Kommentar (der gedruckten Ausgabe) Siglen

H: Germ. Museum, Nürnberg. 3 S. 4°; auf der 4. S. Adr.: H. Oberkonsistorialrath Böttiger Weimar. K (nach Nr. 3): Böttiger 17 Okt. B: IV. Abt., IV, Nr. 6. A: IV. Abt., IV, Nr. 28. 3, 30 pauvre] davor moralischer K 31 kan] aus sol H 4,1 oft schon] nachtr. H verfocht] aus verfechte H 3f. gebraucht] aus ordnet H 7 beider] nachtr. H unsern H Säkulum] Zeiten K 12 dem ehrlichen] nachtr. H 18f. Menschen ... können ... die] aus ein Mensch ... kan ... den H 19 nämlich] aus und das sind H 20 mit Einsicht und] aus sehr gut, H 22 die] aus grosse H 23 Paar] danach gestr. mal H 27 sonderlich] aus sehr H

Nach A wurde der Brief (wohl zusammen mit Nr. 4 und 6) durch einen lievländischen Kurier bestellt. 3, 27 Böttiger hatte geschrieben, Jean Paul sei ihm mit zwei Büchern (darunter eines von der Staël) durchgegangen. 35 Alvensleben: s. Nr. 16†. Über Ifflands Spiel hatte Böttiger 1796 eine Schrift herausgegeben, die Tieck im „Gestiefelten Kater“ (1797) verspottet hatte. 36 R. Br. Sheridans „ Lästerschule“ wurde am 13. Okt. 1800 gegeben. 4, 5f. Fleck hatte durch eine Operation eine Hode verloren und trat erst am 18. Dezember wieder auf. 9f. Vgl.
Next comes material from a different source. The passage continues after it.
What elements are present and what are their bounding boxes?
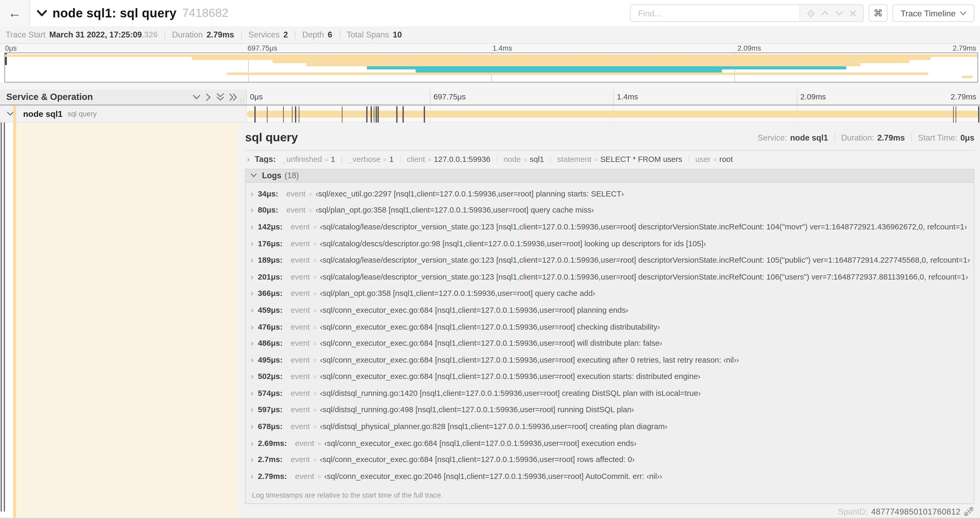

I. Abt., VI, 19,35 und Persönl. 61,7f. 11 Wilhelm Abraham Teller (1734—1804), Oberkonsistorialrat in Berlin, aufgeklärter Theolog. 12 Markus Herz (1747—1803), Arzt und Philosoph (Kantianer), Henriettens Gatte. Zöllner: s. Bd. III, Nr. 482, 346,3†. 20 Nicolai, „Über den Gebrauch der falschen Haare und Perücken in alten und neuern Zeiten“, Berlin 1801. 23 Nach Fichte und der Kunstausstellung hatte Böttiger sich erkundigt. 35 Archenholz hatte in seiner Zeitschrift „Minerva“, 1800, 3. Bd., S. 560, Jean Pauls Aufsatz über Charlotte Corday günstig besprochen.